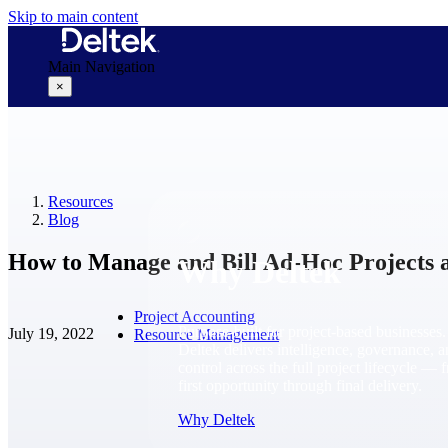
Skip to main content
Main Navigation
×
Why Deltek
Resources
Blog
How to Manage and Bill Ad-Hoc Projects 
Why Deltek
Project Accounting
Purpose-built for project-based businesses.
July 19, 2022
Resource Management
Deltek delivers intelligence, governance, 
control across the full project lifecycle — 
first opportunity through final delivery.
Why Deltek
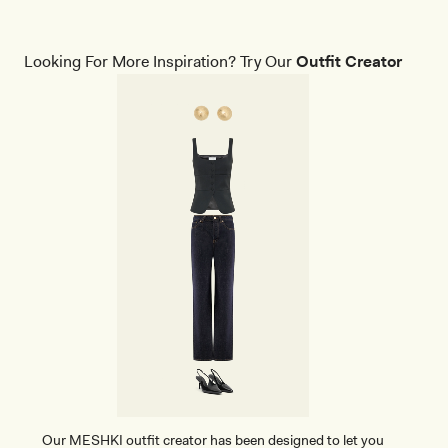
L
E
S
S
Looking For More Inspiration? Try Our
Outfit Creator
S
H
A
P
E
W
E
A
R
B
R
A
-
E
S
P
R
E
S
S
O
Our MESHKI outfit creator has been designed to let you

________________________

> [WORK ITEM] The pictures stay out; everything else in the records above must be repeated exactly.

> [ANSWER FOR THIS EXERCISE]
Skip to main content
Main Navigation
×
Why Deltek
Resources
Blog
How to Manage and Bill Ad-Hoc Projects 
Why Deltek
Project Accounting
Purpose-built for project-based businesses.
July 19, 2022
Resource Management
Deltek delivers intelligence, governance, 
control across the full project lifecycle — 
first opportunity through final delivery.
Why Deltek
L
E
S
S
Looking For More Inspiration? Try Our
Outfit Creator
S
H
A
P
E
W
E
A
R
B
R
A
-
E
S
P
R
E
S
S
O
Our MESHKI outfit creator has been designed to let you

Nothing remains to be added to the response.